Why is it SO difficult to find a good costume?! I guess I could always make a costume, but that is where all of you come in. I need the ideas in order to choose the perfect one. So please, share your ideas on future or past costumes, and hopefully in your attempt to help me, you can gain some insight as well.

Thanks :)

Monday, October 5, 2009

Short on Reading?

"Short on Reading" is a new Noticias weekly feature that former Uber-Editor Molly Sroges writes every week. While I don't always have time to read the books Molly suggests, I do love reading her reviews!

"Short on Reading"
by Molly Sroges

Life of Pi by Yann Martel
By now, there is a good chance you're familiar with Yann Martel's Life of Pi: a young boy stuck in a lifeboat in the middle of the Pacific Ocean with a tiger. I will tell you something else: Pi has three religions, and that's why I opened the book. By the time I closed it, it had found its place among my favorites. I have heard others argue that it drags, it's unbelievable, and it's just downright weird, but you have to try it for yourself before you can criticize it.
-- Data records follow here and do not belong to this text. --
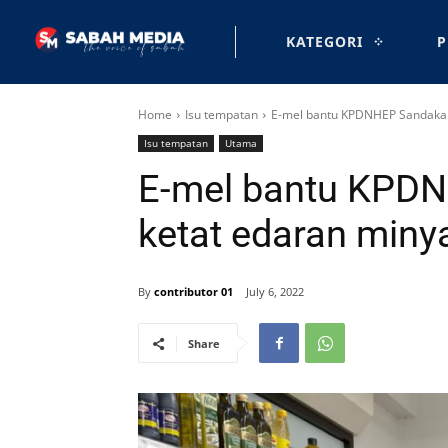
KATEGORI
P
Home
Isu tempatan
E-mel bantu KPDNHEP Sandakan
Isu tempatan
Utama
E-mel bantu KPD
ketat edaran miny
By
contributor 01
July 6, 2022
Share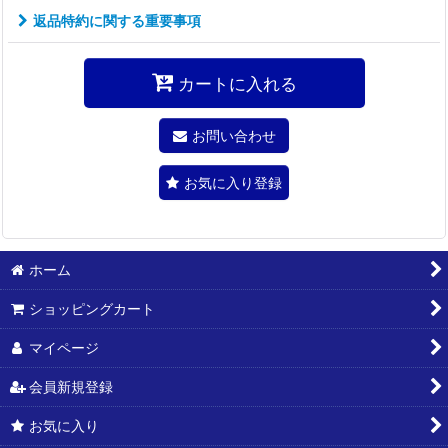
返品特約に関する重要事項
カートに入れる
お問い合わせ
お気に入り登録
ホーム
ショッピングカート
マイページ
会員新規登録
お気に入り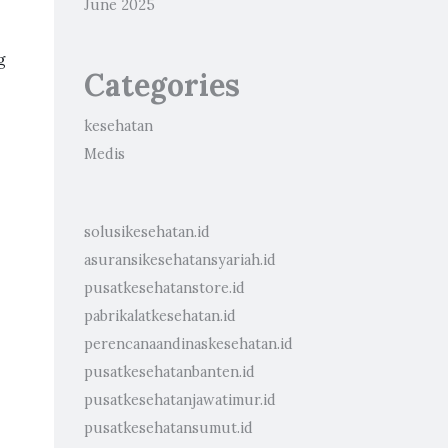
June 2025
g
Categories
kesehatan
Medis
solusikesehatan.id
asuransikesehatansyariah.id
pusatkesehatanstore.id
pabrikalatkesehatan.id
perencanaandinaskesehatan.id
pusatkesehatanbanten.id
pusatkesehatanjawatimur.id
pusatkesehatansumut.id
A bit of advice if you do pick it up: read the Author's Note at the beginning. It's more of a prologue really.

It's the book for you if... you dare to believe in God.

Friday, October 2, 2009

Thoughts from the Scholars Wing: Noticias in the Blogosphere

Hello! My name is Andrea Schoeny and I am the Uber-Editor of Noticias, the weekly newsletter of the Scholars Wing, the Honors residence in Hokona Hall. I have been asked to share snippits of our newsletter with you, and am happy to do so. I'll try to post as often as I can. Enjoy!


Goodbye to the Fireflies by Ioan Belovarski
Birds call onward in the evening sky –
Their flutter of wings, a faintest goodbye –
As blue sky recedes to the natural black
And night embarks on its fated track

And all the while I look out dead –
There’s little left in my emptied head –
But I see the moon make its steady rise
Midst the quiet buzz of the fireflies

Thus one thought springs in my reverie –
It’s not something I would wish to see –
I simply cannot help but wonder at why
I choose to live and not just to die

When everything tells me there’s no more light –
The future’s not clear, but it’s also not bright –
Should I even bother to continue my stay
And fade as fireflies do in the day?